• **SOURCE MATERIAL**
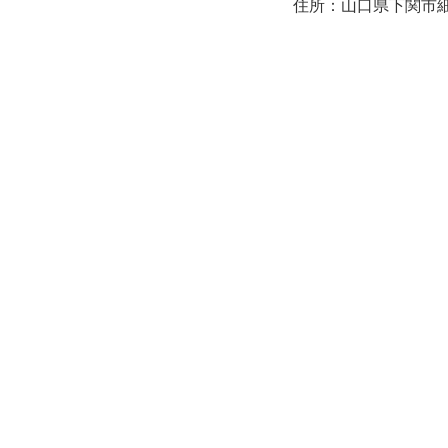
住所：山口県下関市細江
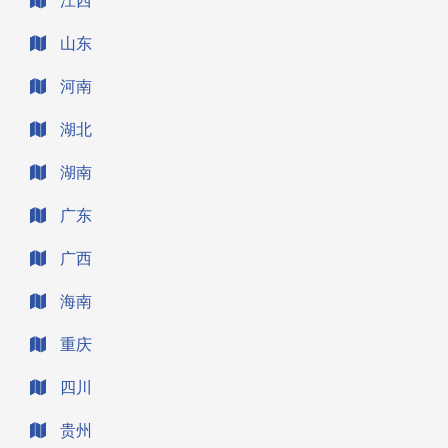
江西
山东
河南
湖北
湖南
广东
广西
海南
重庆
四川
贵州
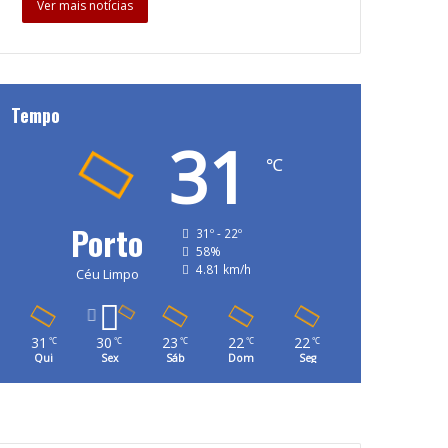
Ver mais notícias
Tempo
31
℃
Porto
31º - 22º
58%
4.81 km/h
Céu Limpo
31
30
23
22
22
℃
℃
℃
℃
℃
Qui
Sex
Sáb
Dom
Seg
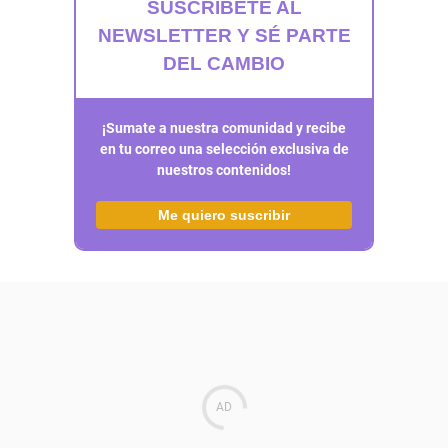
SUSCRÍBETE AL
NEWSLETTER Y SÉ PARTE
DEL CAMBIO
¡Sumate a nuestra comunidad y recibe
en tu correo una selección exclusiva de
nuestros contenidos!
Me quiero suscribir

• **TASK TO COMPLETE**
Because only the text is wanted, copy each record above precisely and omit its pictures.

• **RESULT**
住所：山口県下関市細江
江西
山东
河南
湖北
湖南
广东
广西
海南
重庆
四川
贵州
Ver mais notícias
Tempo
31
℃
Porto
31º - 22º
58%
4.81 km/h
Céu Limpo
31
30
23
22
22
℃
℃
℃
℃
℃
Qui
Sex
Sáb
Dom
Seg
SUSCRÍBETE AL
NEWSLETTER Y SÉ PARTE
DEL CAMBIO
¡Sumate a nuestra comunidad y recibe
en tu correo una selección exclusiva de
nuestros contenidos!
Me quiero suscribir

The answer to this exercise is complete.